■ **Assignment**: Below are the records; copy each line in them that holds the word "coordinates".

(Saved entries)
• • • • •

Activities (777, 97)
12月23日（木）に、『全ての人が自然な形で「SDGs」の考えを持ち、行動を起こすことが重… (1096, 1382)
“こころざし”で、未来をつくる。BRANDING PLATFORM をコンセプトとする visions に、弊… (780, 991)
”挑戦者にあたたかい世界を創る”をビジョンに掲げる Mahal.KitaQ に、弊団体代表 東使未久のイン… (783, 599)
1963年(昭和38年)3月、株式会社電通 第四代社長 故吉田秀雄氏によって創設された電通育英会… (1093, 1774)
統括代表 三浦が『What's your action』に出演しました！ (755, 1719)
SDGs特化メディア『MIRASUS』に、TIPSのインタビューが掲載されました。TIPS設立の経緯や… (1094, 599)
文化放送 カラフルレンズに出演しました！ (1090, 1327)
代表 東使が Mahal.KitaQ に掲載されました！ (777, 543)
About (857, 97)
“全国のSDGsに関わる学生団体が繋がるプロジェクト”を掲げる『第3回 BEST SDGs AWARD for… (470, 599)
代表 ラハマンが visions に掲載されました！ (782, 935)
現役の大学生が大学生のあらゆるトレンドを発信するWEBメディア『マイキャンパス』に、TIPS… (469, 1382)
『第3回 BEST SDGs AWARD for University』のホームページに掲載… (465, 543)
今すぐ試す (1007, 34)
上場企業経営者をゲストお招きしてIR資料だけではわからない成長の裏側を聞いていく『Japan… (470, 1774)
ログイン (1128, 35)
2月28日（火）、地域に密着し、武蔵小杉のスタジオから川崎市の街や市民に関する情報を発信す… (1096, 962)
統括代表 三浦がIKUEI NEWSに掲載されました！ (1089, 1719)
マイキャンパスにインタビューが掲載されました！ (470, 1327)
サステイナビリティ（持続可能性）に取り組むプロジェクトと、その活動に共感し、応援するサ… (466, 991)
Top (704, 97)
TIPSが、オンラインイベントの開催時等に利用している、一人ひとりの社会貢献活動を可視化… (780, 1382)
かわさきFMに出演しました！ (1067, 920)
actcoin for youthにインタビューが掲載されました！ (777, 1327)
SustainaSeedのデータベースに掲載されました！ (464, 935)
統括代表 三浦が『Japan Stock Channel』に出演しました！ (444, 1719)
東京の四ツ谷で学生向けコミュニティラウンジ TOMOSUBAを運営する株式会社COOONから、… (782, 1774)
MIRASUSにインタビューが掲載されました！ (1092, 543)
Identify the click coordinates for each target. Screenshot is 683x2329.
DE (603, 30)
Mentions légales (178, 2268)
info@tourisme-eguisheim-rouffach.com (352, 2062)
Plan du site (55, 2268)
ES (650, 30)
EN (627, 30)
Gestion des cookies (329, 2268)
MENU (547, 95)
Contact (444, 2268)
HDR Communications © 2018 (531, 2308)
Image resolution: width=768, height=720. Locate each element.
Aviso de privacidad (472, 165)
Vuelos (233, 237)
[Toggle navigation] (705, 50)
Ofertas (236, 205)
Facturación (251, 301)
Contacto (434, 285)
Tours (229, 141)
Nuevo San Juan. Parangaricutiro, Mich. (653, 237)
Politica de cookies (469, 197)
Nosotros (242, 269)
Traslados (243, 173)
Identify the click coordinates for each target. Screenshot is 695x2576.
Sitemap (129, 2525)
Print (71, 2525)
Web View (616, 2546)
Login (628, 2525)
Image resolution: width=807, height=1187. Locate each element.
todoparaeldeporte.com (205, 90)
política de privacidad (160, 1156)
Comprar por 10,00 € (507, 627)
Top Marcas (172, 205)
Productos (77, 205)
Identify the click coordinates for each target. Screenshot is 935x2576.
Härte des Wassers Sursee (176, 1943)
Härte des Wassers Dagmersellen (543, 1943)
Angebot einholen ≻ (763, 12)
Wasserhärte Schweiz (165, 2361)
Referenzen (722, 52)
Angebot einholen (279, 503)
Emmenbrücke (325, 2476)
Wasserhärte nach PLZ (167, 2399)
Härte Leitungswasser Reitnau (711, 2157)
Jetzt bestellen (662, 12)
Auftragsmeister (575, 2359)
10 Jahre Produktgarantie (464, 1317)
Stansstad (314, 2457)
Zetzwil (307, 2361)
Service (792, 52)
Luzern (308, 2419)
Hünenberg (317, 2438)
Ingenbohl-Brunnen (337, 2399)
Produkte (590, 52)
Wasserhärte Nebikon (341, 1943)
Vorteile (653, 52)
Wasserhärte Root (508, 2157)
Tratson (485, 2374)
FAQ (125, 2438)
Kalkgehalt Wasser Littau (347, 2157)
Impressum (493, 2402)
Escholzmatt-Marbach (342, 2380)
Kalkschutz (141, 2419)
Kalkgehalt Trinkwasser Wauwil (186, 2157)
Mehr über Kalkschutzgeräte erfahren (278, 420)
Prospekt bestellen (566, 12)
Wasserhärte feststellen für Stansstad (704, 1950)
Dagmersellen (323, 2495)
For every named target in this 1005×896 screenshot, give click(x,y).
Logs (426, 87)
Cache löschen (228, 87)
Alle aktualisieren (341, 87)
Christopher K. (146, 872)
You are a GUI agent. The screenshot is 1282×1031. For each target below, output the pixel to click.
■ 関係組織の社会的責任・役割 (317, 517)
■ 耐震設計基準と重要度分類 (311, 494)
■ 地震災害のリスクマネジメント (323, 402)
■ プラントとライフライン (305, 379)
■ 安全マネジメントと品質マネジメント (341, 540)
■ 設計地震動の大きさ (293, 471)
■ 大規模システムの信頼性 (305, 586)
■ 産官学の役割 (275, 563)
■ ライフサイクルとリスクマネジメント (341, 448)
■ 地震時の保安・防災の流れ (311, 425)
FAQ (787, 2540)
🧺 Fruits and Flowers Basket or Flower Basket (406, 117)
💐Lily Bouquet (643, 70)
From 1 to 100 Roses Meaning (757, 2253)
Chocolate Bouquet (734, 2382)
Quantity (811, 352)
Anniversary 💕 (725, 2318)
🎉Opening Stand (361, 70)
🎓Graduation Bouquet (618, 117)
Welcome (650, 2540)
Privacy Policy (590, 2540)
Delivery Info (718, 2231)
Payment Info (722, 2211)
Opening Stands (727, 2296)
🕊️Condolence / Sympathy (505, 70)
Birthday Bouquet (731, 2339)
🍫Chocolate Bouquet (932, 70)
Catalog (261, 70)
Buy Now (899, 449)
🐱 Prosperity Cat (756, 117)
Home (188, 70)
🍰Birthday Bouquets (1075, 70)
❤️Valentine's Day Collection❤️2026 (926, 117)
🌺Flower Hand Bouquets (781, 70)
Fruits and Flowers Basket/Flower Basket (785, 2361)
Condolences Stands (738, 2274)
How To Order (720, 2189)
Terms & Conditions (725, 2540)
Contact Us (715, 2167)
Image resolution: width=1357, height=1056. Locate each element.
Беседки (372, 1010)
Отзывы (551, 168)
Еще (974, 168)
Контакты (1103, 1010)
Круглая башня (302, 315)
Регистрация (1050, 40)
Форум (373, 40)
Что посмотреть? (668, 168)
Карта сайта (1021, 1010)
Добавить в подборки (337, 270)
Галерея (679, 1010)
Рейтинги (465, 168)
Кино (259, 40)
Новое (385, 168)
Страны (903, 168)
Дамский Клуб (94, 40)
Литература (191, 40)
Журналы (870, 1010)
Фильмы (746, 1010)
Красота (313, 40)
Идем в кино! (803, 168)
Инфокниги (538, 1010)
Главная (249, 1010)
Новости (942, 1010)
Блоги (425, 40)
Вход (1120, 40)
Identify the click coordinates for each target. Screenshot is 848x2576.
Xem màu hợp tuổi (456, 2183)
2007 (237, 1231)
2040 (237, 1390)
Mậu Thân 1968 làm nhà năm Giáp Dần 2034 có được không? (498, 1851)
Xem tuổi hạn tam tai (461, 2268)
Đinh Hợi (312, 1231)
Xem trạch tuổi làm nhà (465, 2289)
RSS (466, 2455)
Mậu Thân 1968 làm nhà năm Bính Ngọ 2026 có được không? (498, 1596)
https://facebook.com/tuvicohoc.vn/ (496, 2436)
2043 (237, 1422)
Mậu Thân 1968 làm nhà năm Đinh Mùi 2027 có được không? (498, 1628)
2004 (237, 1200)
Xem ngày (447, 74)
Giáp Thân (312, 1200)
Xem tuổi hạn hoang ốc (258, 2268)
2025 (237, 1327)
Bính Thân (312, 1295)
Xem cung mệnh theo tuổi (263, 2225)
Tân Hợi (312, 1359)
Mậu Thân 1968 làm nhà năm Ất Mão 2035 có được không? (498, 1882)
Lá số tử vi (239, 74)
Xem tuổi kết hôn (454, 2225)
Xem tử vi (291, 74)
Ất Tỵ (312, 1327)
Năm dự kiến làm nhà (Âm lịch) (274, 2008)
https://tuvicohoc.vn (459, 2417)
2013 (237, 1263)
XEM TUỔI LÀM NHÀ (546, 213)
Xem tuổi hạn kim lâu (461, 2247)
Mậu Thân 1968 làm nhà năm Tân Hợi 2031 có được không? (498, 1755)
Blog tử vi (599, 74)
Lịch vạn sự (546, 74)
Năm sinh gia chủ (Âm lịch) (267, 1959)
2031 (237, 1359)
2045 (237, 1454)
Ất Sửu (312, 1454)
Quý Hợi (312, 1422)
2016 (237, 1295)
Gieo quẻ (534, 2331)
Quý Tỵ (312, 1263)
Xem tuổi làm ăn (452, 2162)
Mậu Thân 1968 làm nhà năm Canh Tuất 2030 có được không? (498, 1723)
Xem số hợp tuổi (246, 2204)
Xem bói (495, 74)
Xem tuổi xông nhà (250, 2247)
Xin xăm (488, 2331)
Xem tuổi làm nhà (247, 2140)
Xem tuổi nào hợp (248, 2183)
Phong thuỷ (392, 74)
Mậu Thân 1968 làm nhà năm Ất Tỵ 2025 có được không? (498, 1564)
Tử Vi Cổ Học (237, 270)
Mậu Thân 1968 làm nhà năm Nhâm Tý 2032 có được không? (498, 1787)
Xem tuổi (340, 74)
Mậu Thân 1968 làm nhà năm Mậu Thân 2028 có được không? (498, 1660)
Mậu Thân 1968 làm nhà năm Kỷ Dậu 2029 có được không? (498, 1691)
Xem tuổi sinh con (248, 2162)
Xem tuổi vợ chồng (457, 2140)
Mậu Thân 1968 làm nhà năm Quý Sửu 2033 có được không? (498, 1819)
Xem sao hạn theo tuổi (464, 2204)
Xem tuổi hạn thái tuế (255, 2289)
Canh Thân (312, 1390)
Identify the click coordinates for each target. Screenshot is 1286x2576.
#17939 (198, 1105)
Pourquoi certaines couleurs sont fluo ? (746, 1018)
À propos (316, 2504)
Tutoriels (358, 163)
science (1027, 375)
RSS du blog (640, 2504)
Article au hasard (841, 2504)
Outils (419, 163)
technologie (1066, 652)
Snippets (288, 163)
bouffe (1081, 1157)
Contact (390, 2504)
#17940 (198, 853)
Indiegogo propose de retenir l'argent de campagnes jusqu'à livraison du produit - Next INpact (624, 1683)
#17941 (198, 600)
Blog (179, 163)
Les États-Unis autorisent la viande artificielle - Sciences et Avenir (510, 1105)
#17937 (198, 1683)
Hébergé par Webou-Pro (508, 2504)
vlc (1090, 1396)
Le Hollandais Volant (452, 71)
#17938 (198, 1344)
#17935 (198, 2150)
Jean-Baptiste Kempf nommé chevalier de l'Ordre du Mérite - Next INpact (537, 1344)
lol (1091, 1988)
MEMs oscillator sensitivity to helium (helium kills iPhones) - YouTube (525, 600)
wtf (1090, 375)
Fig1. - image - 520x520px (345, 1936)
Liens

• • • • •

■ **Answer box**:
Identify the click coordinates for each target. Screenshot is 683x2329.
Identify the click coordinates for each target. Screenshot is 695x2576.
Identify the click coordinates for each target. Screenshot is 935x2576.
Identify the click coordinates for each target. Screenshot is 848x2576.
Identify the click coordinates for each target. Screenshot is 1286x2576.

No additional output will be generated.